→ Exercise: Your answer must be an exact copy of the records below, minus the pictures.

→ Input for this task:
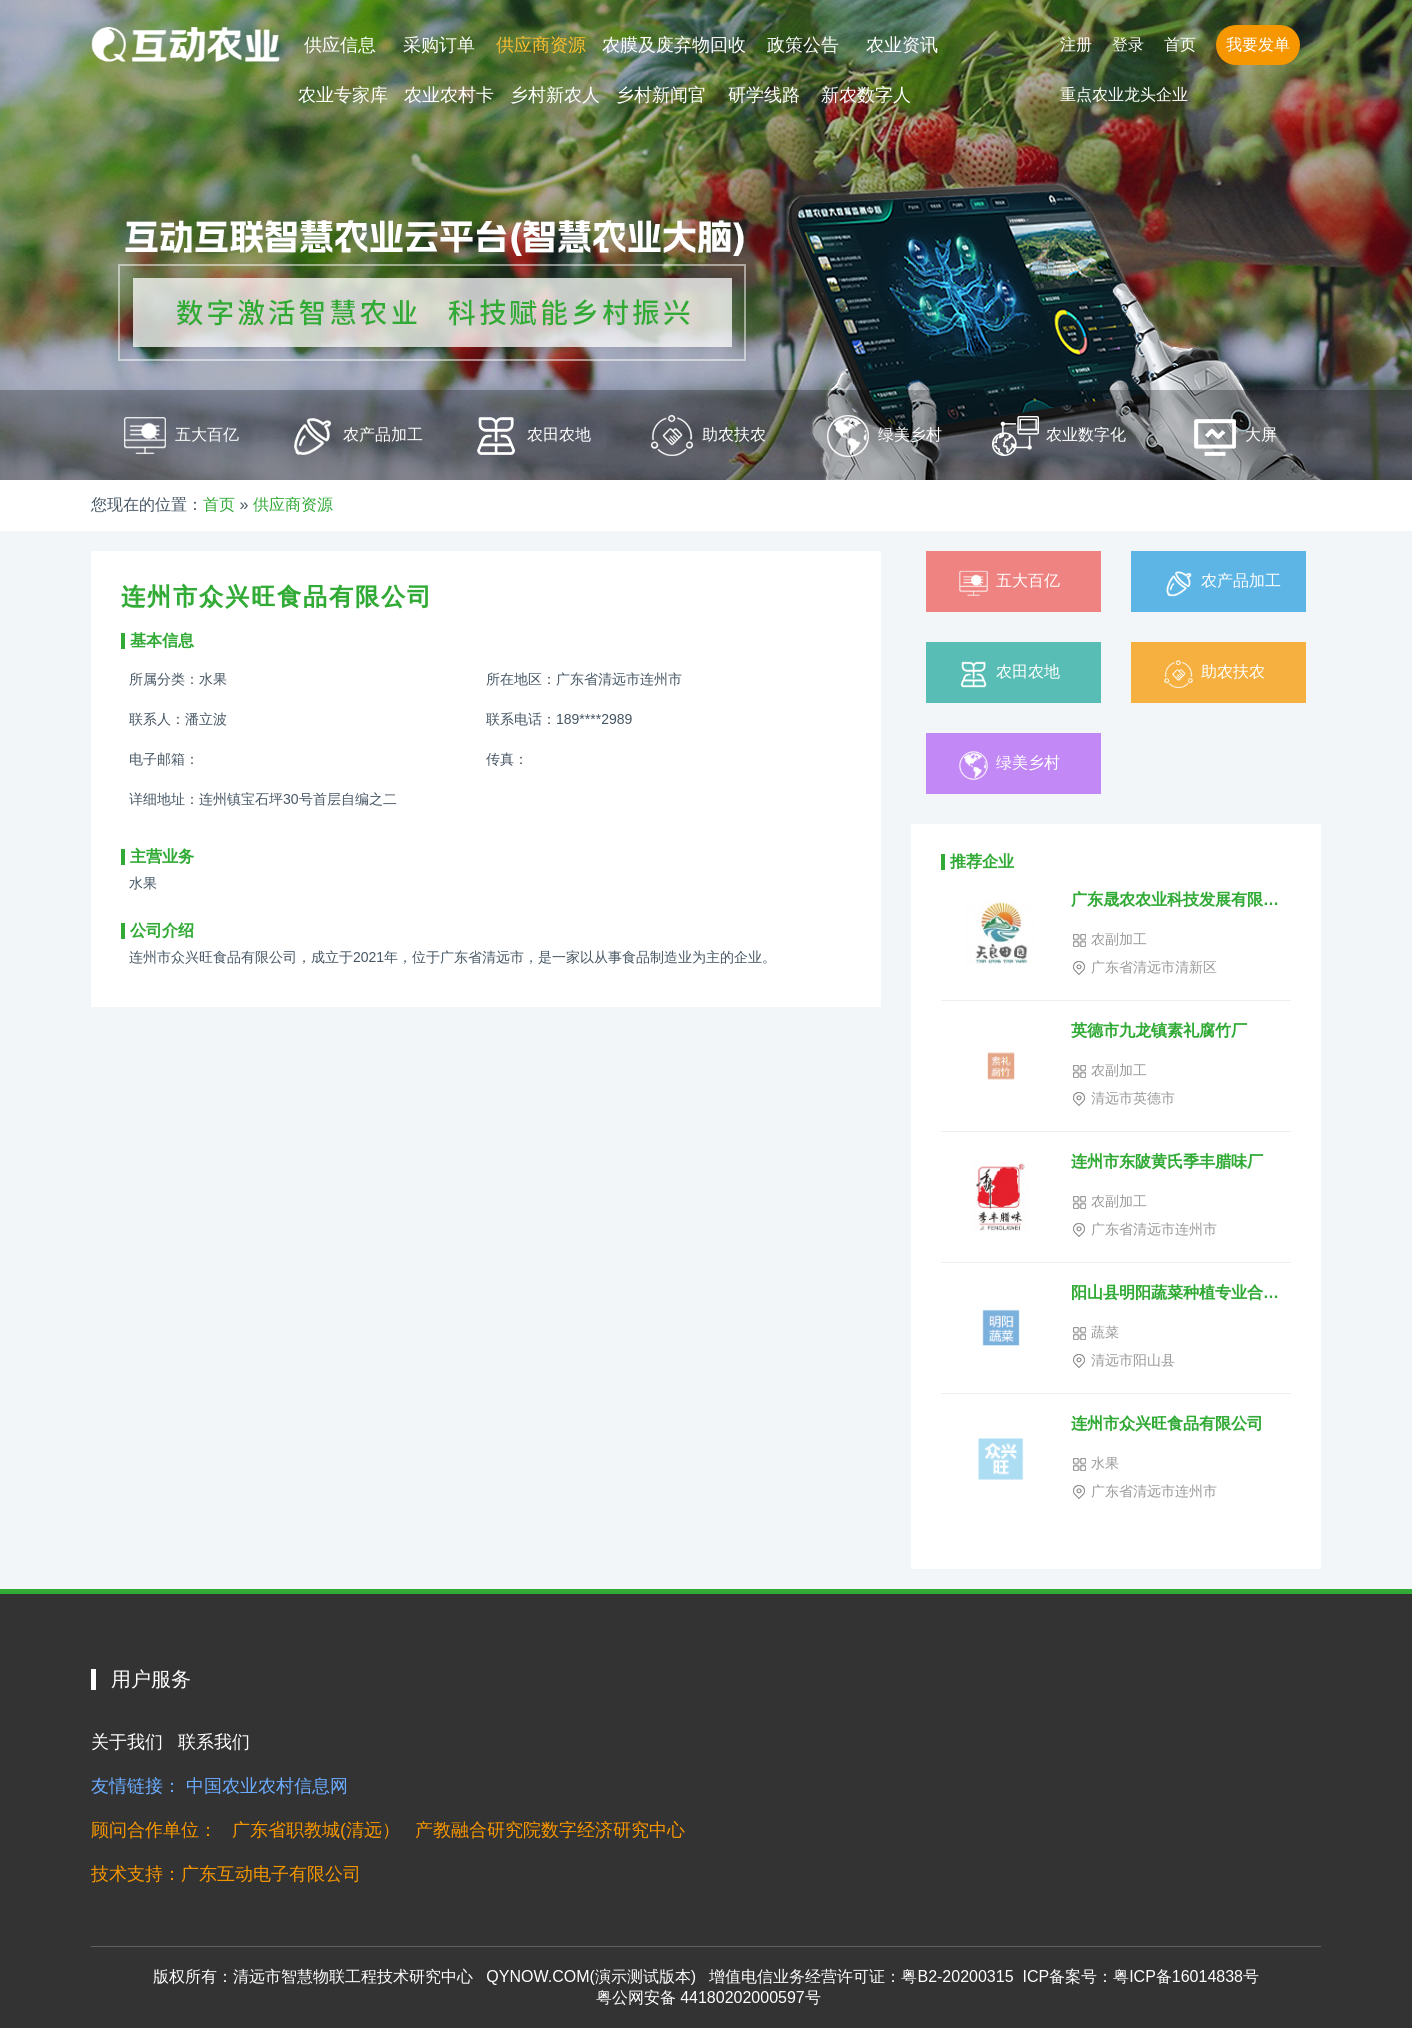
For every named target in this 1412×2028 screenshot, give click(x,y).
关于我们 (127, 1742)
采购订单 (439, 45)
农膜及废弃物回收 (674, 45)
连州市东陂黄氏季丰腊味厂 (1167, 1161)
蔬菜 (1095, 1332)
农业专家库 (343, 95)
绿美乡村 (1008, 765)
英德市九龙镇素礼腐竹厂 (1159, 1030)
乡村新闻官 (661, 95)
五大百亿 (1008, 583)
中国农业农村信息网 (267, 1786)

→ Task response:
For every named target in this 1412×2028 screenshot, give click(x,y).
关于我们 (127, 1742)
采购订单 (439, 45)
农膜及废弃物回收 (674, 45)
连州市东陂黄氏季丰腊味厂 (1167, 1161)
蔬菜 (1095, 1332)
农业专家库 (343, 95)
绿美乡村 (1008, 765)
英德市九龙镇素礼腐竹厂 (1159, 1030)
乡村新闻官 (661, 95)
五大百亿 (1008, 583)
中国农业农村信息网 (267, 1786)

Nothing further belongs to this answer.